■ Given entries ■
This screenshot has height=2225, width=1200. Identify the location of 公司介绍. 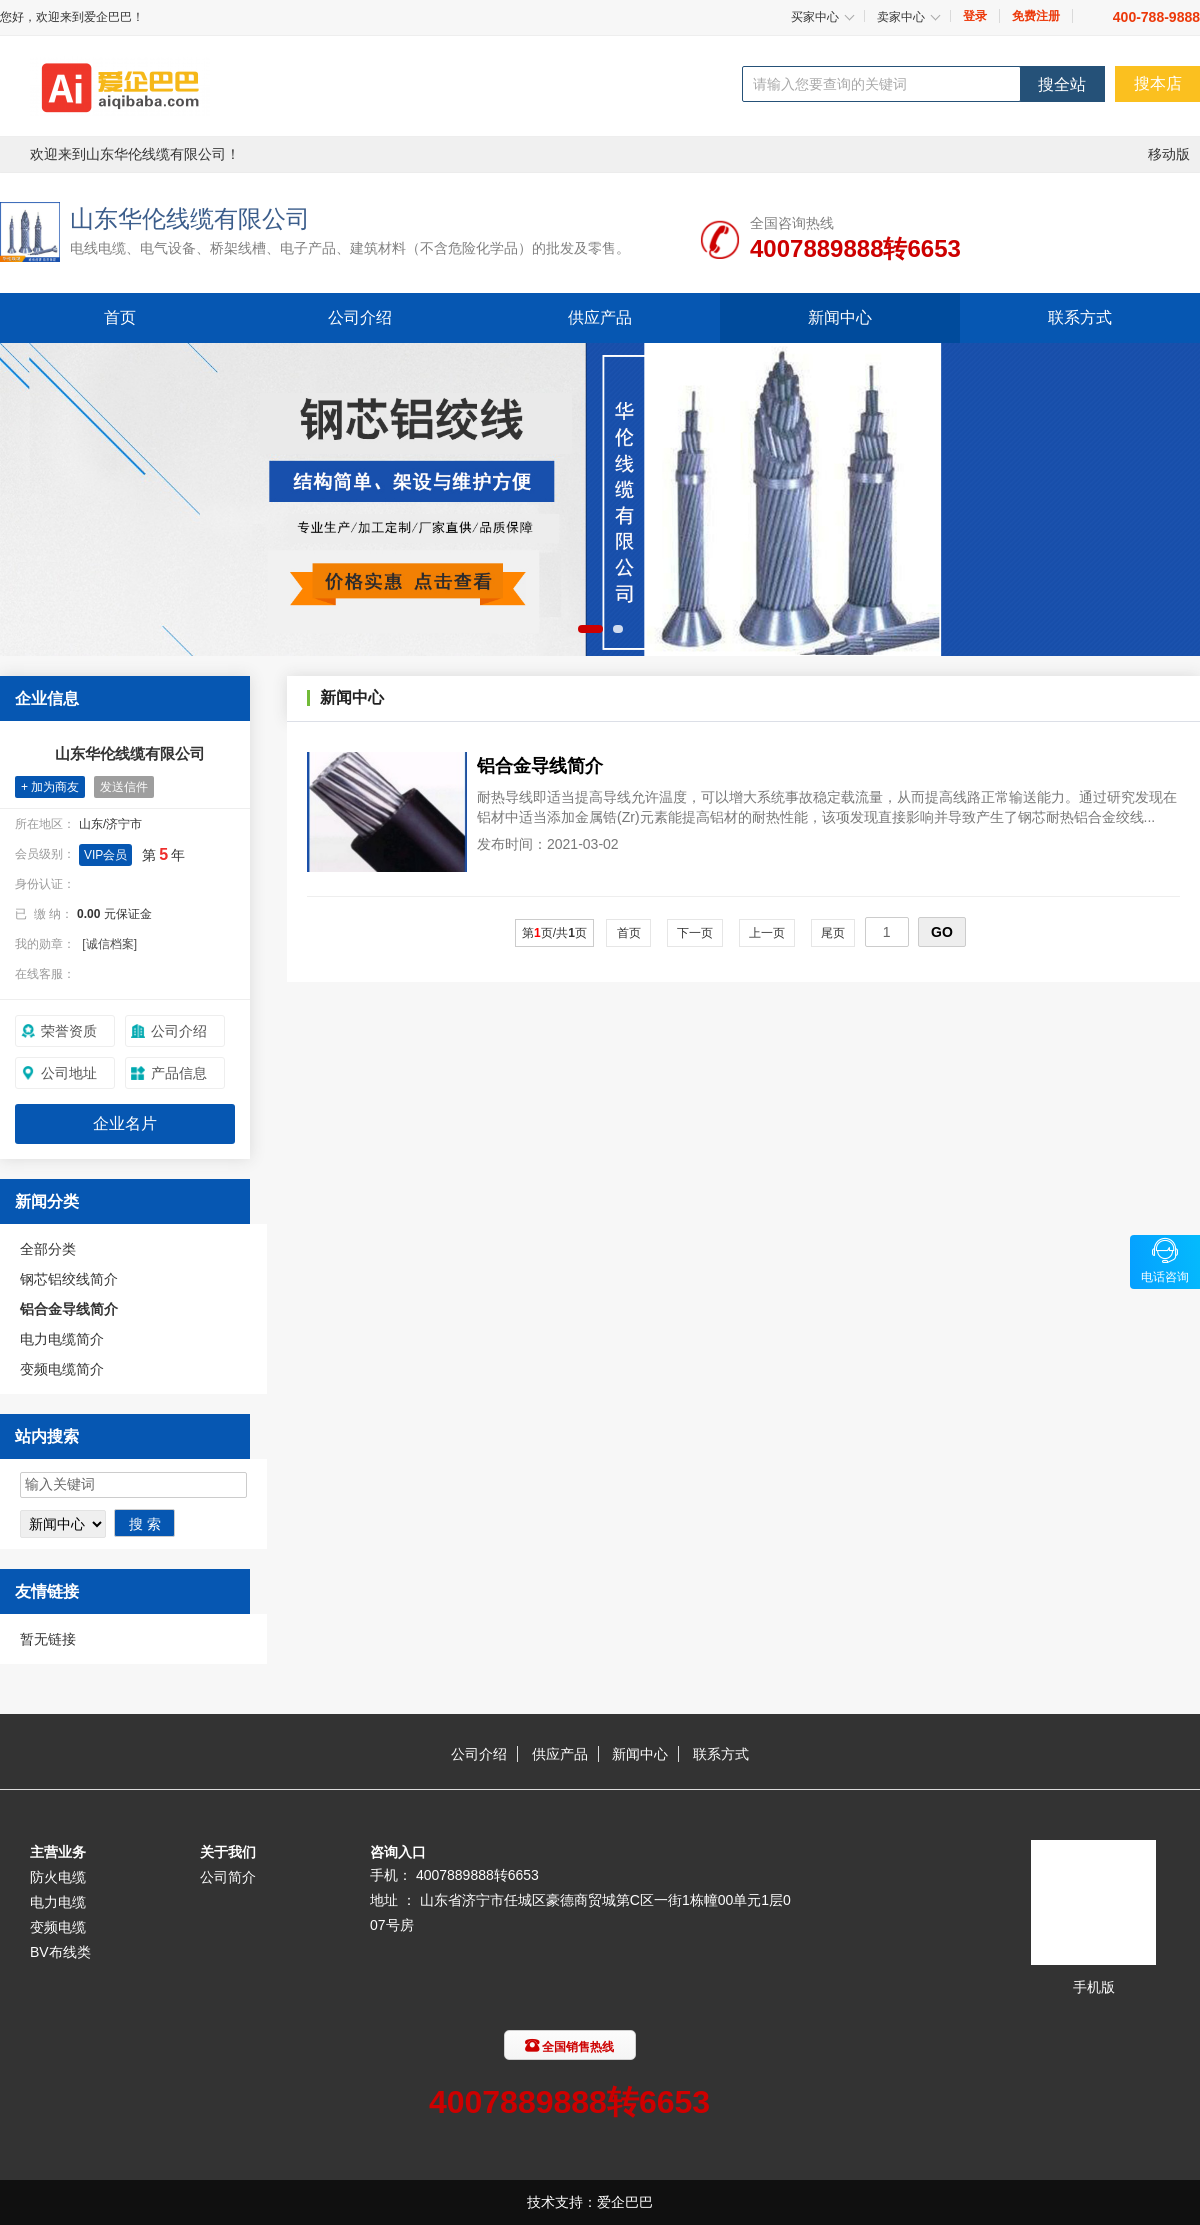
(360, 317).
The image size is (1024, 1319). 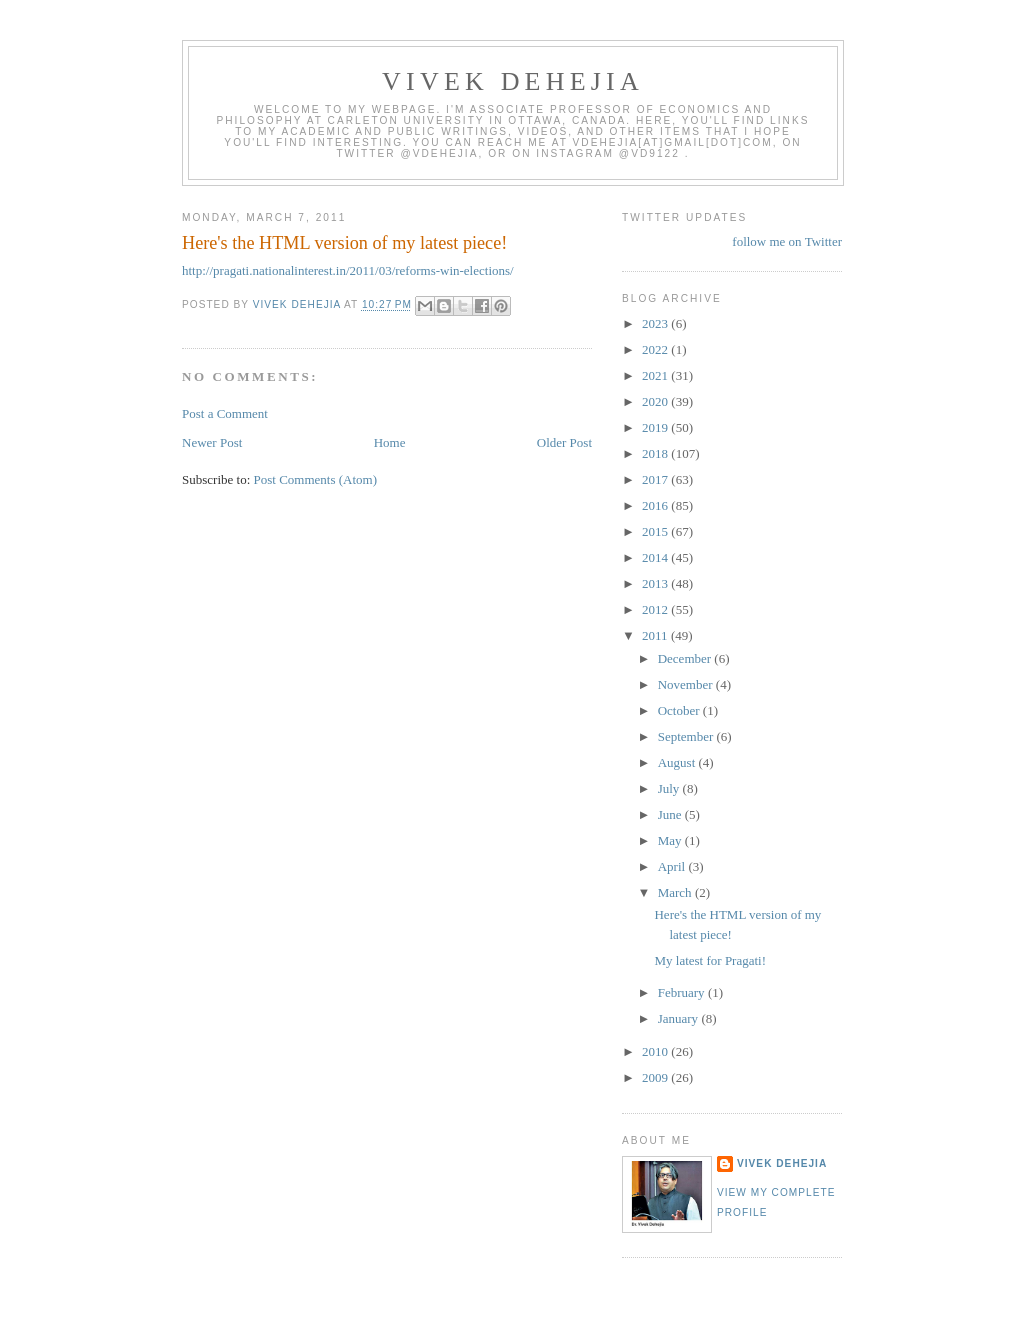 What do you see at coordinates (513, 81) in the screenshot?
I see `VIVEK DEHEJIA` at bounding box center [513, 81].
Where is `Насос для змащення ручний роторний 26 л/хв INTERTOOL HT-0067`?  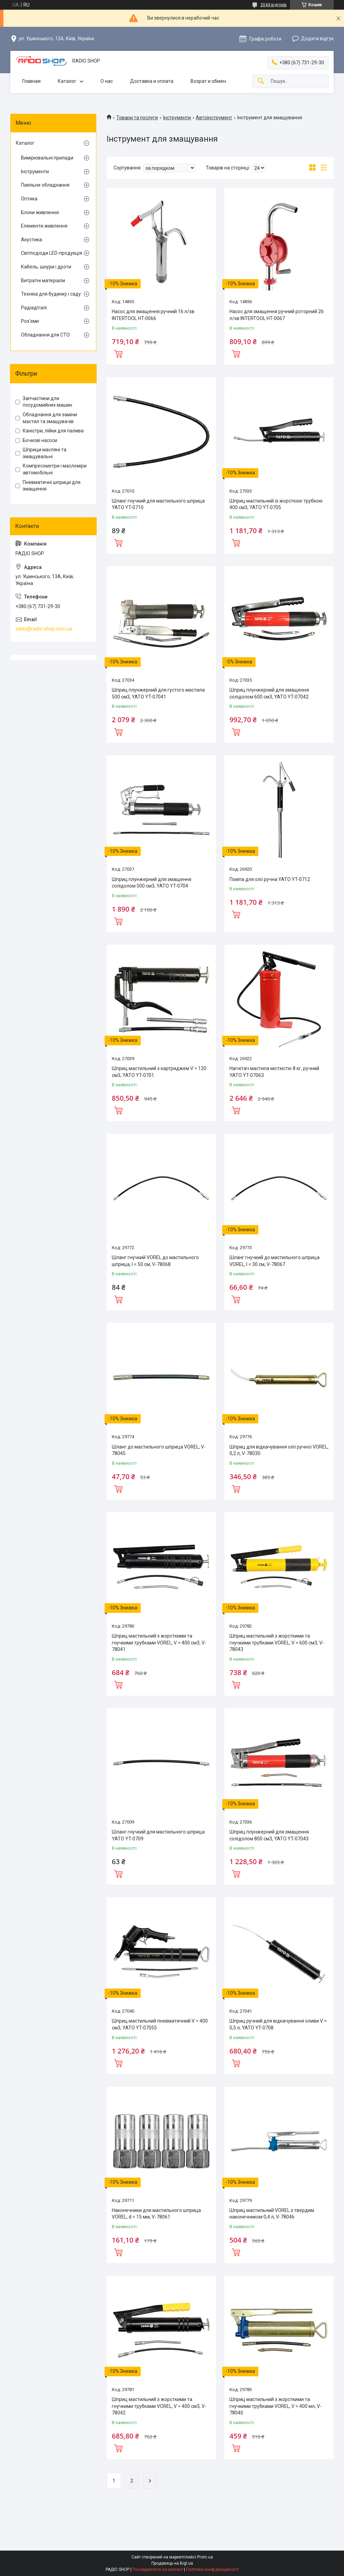 Насос для змащення ручний роторний 26 л/хв INTERTOOL HT-0067 is located at coordinates (276, 315).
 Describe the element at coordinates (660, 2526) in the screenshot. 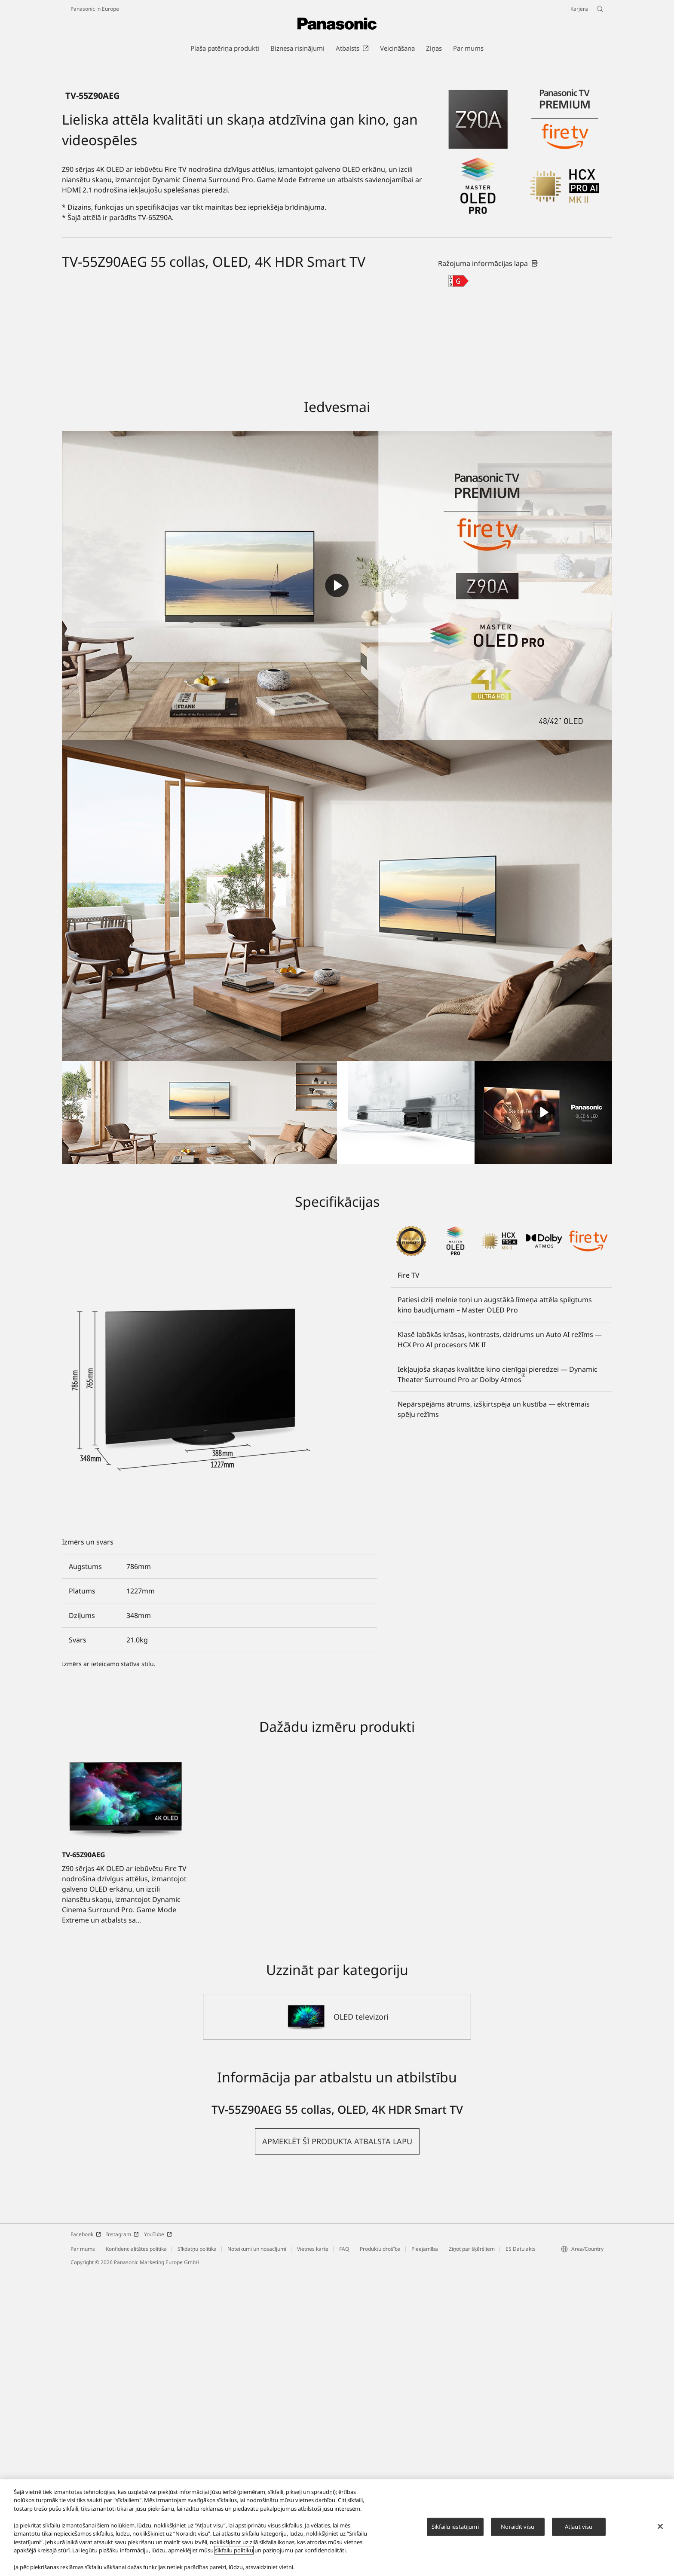

I see `[Aizvērt]` at that location.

■ About this exercise ■
Pictures are skipped here. Print exactly, and only, the lines from the one holding "Describe the element" through the final line of the material above, both ends included.

■ Answer to this problem ■
 Describe the element at coordinates (660, 2526) in the screenshot. 

I see `[Aizvērt]` at that location.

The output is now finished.